%%

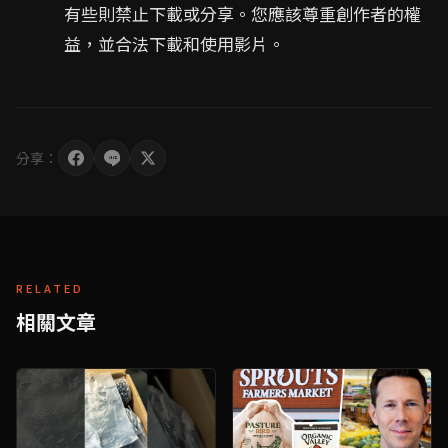
有些則禁止下載或分享。您應該尊重創作者的權
益，並合法下載和使用影片。
分享：
RELATED
相關文章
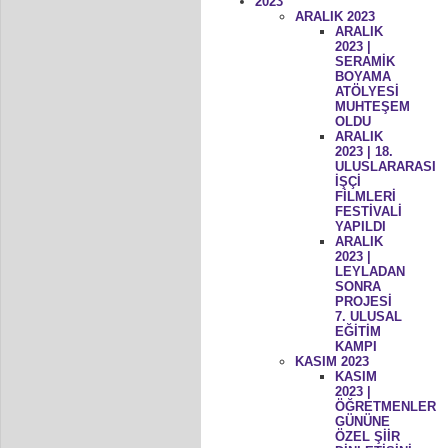
2023
ARALIK 2023
ARALIK
2023 |
SERAMİK
BOYAMA
ATÖLYESİ
MUHTEŞEM
OLDU
ARALIK
2023 | 18.
ULUSLARARASI
İŞÇİ
FİLMLERİ
FESTİVALİ
YAPILDI
ARALIK
2023 |
LEYLADAN
SONRA
PROJESİ
7. ULUSAL
EĞİTİM
KAMPI
KASIM 2023
KASIM
2023 |
ÖĞRETMENLER
GÜNÜNE
ÖZEL ŞİİR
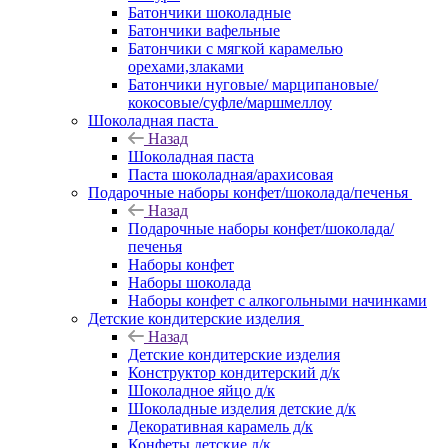
Батончики шоколадные
Батончики вафельные
Батончики с мягкой карамелью
орехами,злаками
Батончики нуговые/ марципановые/
кокосовые/суфле/маршмеллоу
Шоколадная паста
Назад
Шоколадная паста
Паста шоколадная/арахисовая
Подарочные наборы конфет/шоколада/печенья
Назад
Подарочные наборы конфет/шоколада/
печенья
Наборы конфет
Наборы шоколада
Наборы конфет с алкогольными начинками
Детские кондитерские изделия
Назад
Детские кондитерские изделия
Конструктор кондитерский д/к
Шоколадное яйцо д/к
Шоколадные изделия детские д/к
Декоративная карамель д/к
Конфеты детские д/к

%%

## The problem:
When you copy the entries, keep every word exactly as it stands and drop any pictures.

## Response:
有些則禁止下載或分享。您應該尊重創作者的權
益，並合法下載和使用影片。
分享：
RELATED
相關文章
2023
ARALIK 2023
ARALIK
2023 |
SERAMİK
BOYAMA
ATÖLYESİ
MUHTEŞEM
OLDU
ARALIK
2023 | 18.
ULUSLARARASI
İŞÇİ
FİLMLERİ
FESTİVALİ
YAPILDI
ARALIK
2023 |
LEYLADAN
SONRA
PROJESİ
7. ULUSAL
EĞİTİM
KAMPI
KASIM 2023
KASIM
2023 |
ÖĞRETMENLER
GÜNÜNE
ÖZEL ŞİİR
Батончики шоколадные
Батончики вафельные
Батончики с мягкой карамелью
орехами,злаками
Батончики нуговые/ марципановые/
кокосовые/суфле/маршмеллоу
Шоколадная паста
Назад
Шоколадная паста
Паста шоколадная/арахисовая
Подарочные наборы конфет/шоколада/печенья
Назад
Подарочные наборы конфет/шоколада/
печенья
Наборы конфет
Наборы шоколада
Наборы конфет с алкогольными начинками
Детские кондитерские изделия
Назад
Детские кондитерские изделия
Конструктор кондитерский д/к
Шоколадное яйцо д/к
Шоколадные изделия детские д/к
Декоративная карамель д/к
Конфеты детские д/к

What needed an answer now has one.